The records:

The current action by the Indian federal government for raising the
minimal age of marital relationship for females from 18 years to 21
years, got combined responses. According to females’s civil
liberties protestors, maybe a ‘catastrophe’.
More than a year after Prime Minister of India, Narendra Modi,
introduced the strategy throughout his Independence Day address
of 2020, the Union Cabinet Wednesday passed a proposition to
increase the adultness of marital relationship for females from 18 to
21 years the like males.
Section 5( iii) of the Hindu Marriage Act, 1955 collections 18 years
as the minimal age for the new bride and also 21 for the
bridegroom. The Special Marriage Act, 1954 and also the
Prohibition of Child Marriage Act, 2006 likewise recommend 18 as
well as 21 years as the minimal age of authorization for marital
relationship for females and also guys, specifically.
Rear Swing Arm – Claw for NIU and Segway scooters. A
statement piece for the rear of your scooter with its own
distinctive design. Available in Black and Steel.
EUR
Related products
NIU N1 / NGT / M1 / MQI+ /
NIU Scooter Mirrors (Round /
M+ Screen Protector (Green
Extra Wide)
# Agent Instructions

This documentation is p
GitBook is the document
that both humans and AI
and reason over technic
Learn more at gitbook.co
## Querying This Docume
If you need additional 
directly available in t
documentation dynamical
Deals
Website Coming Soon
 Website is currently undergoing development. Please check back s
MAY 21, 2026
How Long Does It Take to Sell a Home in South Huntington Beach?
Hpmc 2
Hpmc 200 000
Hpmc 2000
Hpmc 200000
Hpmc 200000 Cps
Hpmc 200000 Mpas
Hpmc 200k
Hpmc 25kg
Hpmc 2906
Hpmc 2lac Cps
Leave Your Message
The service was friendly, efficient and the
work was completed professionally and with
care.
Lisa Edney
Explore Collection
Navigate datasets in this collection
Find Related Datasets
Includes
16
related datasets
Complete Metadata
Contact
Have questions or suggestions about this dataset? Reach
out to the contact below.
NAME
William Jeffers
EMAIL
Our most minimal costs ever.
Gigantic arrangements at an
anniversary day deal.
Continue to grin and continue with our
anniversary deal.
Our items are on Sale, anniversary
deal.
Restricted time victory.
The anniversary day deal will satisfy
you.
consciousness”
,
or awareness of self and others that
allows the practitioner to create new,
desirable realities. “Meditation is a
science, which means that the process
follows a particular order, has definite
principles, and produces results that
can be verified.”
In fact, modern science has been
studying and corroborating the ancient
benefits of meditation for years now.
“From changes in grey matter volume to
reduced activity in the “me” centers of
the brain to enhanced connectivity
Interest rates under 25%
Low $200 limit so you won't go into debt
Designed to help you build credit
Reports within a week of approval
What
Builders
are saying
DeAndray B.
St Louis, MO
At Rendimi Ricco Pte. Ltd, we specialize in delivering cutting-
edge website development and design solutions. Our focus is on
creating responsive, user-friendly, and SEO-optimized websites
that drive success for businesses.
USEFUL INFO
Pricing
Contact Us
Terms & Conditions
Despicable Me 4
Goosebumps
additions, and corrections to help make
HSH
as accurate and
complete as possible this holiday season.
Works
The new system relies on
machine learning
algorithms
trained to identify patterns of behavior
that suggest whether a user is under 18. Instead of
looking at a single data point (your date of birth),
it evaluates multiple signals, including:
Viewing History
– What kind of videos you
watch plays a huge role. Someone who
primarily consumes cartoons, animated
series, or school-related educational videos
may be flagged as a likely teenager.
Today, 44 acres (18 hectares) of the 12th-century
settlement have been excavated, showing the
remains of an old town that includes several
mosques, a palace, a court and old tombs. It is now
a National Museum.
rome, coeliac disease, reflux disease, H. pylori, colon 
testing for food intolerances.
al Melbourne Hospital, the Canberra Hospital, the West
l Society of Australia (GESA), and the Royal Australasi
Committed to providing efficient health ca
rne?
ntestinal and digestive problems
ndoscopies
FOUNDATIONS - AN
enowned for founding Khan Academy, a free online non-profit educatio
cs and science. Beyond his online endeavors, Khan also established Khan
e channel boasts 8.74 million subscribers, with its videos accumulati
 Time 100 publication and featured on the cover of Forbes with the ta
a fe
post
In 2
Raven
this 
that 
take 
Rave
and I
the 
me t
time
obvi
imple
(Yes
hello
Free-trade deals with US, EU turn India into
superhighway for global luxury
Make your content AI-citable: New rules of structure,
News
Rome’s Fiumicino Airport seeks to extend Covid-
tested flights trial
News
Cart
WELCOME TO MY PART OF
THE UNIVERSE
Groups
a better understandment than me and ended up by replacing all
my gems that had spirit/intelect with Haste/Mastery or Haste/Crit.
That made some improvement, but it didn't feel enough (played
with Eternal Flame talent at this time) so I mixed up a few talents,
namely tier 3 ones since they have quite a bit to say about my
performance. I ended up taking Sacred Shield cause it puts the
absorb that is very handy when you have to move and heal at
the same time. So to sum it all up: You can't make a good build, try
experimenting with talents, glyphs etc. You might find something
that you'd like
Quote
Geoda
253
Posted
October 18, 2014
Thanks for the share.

Problem requirements:
The entries above should be repeated exactly, every one of them.

Solution for this problem:
The current action by the Indian federal government for raising the
minimal age of marital relationship for females from 18 years to 21
years, got combined responses. According to females’s civil
liberties protestors, maybe a ‘catastrophe’.
More than a year after Prime Minister of India, Narendra Modi,
introduced the strategy throughout his Independence Day address
of 2020, the Union Cabinet Wednesday passed a proposition to
increase the adultness of marital relationship for females from 18 to
21 years the like males.
Section 5( iii) of the Hindu Marriage Act, 1955 collections 18 years
as the minimal age for the new bride and also 21 for the
bridegroom. The Special Marriage Act, 1954 and also the
Prohibition of Child Marriage Act, 2006 likewise recommend 18 as
well as 21 years as the minimal age of authorization for marital
relationship for females and also guys, specifically.
Rear Swing Arm – Claw for NIU and Segway scooters. A
statement piece for the rear of your scooter with its own
distinctive design. Available in Black and Steel.
EUR
Related products
NIU N1 / NGT / M1 / MQI+ /
NIU Scooter Mirrors (Round /
M+ Screen Protector (Green
Extra Wide)
# Agent Instructions

This documentation is p
GitBook is the document
that both humans and AI
and reason over technic
Learn more at gitbook.co
## Querying This Docume
If you need additional 
directly available in t
documentation dynamical
Deals
Website Coming Soon
 Website is currently undergoing development. Please check back s
MAY 21, 2026
How Long Does It Take to Sell a Home in South Huntington Beach?
Hpmc 2
Hpmc 200 000
Hpmc 2000
Hpmc 200000
Hpmc 200000 Cps
Hpmc 200000 Mpas
Hpmc 200k
Hpmc 25kg
Hpmc 2906
Hpmc 2lac Cps
Leave Your Message
The service was friendly, efficient and the
work was completed professionally and with
care.
Lisa Edney
Explore Collection
Navigate datasets in this collection
Find Related Datasets
Includes
16
related datasets
Complete Metadata
Contact
Have questions or suggestions about this dataset? Reach
out to the contact below.
NAME
William Jeffers
EMAIL
Our most minimal costs ever.
Gigantic arrangements at an
anniversary day deal.
Continue to grin and continue with our
anniversary deal.
Our items are on Sale, anniversary
deal.
Restricted time victory.
The anniversary day deal will satisfy
you.
consciousness”
,
or awareness of self and others that
allows the practitioner to create new,
desirable realities. “Meditation is a
science, which means that the process
follows a particular order, has definite
principles, and produces results that
can be verified.”
In fact, modern science has been
studying and corroborating the ancient
benefits of meditation for years now.
“From changes in grey matter volume to
reduced activity in the “me” centers of
the brain to enhanced connectivity
Interest rates under 25%
Low $200 limit so you won't go into debt
Designed to help you build credit
Reports within a week of approval
What
Builders
are saying
DeAndray B.
St Louis, MO
At Rendimi Ricco Pte. Ltd, we specialize in delivering cutting-
edge website development and design solutions. Our focus is on
creating responsive, user-friendly, and SEO-optimized websites
that drive success for businesses.
USEFUL INFO
Pricing
Contact Us
Terms & Conditions
Despicable Me 4
Goosebumps
additions, and corrections to help make
HSH
as accurate and
complete as possible this holiday season.
Works
The new system relies on
machine learning
algorithms
trained to identify patterns of behavior
that suggest whether a user is under 18. Instead of
looking at a single data point (your date of birth),
it evaluates multiple signals, including:
Viewing History
– What kind of videos you
watch plays a huge role. Someone who
primarily consumes cartoons, animated
series, or school-related educational videos
may be flagged as a likely teenager.
Today, 44 acres (18 hectares) of the 12th-century
settlement have been excavated, showing the
remains of an old town that includes several
mosques, a palace, a court and old tombs. It is now
a National Museum.
rome, coeliac disease, reflux disease, H. pylori, colon 
testing for food intolerances.
al Melbourne Hospital, the Canberra Hospital, the West
l Society of Australia (GESA), and the Royal Australasi
Committed to providing efficient health ca
rne?
ntestinal and digestive problems
ndoscopies
FOUNDATIONS - AN
enowned for founding Khan Academy, a free online non-profit educatio
cs and science. Beyond his online endeavors, Khan also established Khan
e channel boasts 8.74 million subscribers, with its videos accumulati
 Time 100 publication and featured on the cover of Forbes with the ta
a fe
post
In 2
Raven
this 
that 
take 
Rave
and I
the 
me t
time
obvi
imple
(Yes
hello
Free-trade deals with US, EU turn India into
superhighway for global luxury
Make your content AI-citable: New rules of structure,
News
Rome’s Fiumicino Airport seeks to extend Covid-
tested flights trial
News
Cart
WELCOME TO MY PART OF
THE UNIVERSE
Groups
a better understandment than me and ended up by replacing all
my gems that had spirit/intelect with Haste/Mastery or Haste/Crit.
That made some improvement, but it didn't feel enough (played
with Eternal Flame talent at this time) so I mixed up a few talents,
namely tier 3 ones since they have quite a bit to say about my
performance. I ended up taking Sacred Shield cause it puts the
absorb that is very handy when you have to move and heal at
the same time. So to sum it all up: You can't make a good build, try
experimenting with talents, glyphs etc. You might find something
that you'd like
Quote
Geoda
253
Posted
October 18, 2014
Thanks for the share.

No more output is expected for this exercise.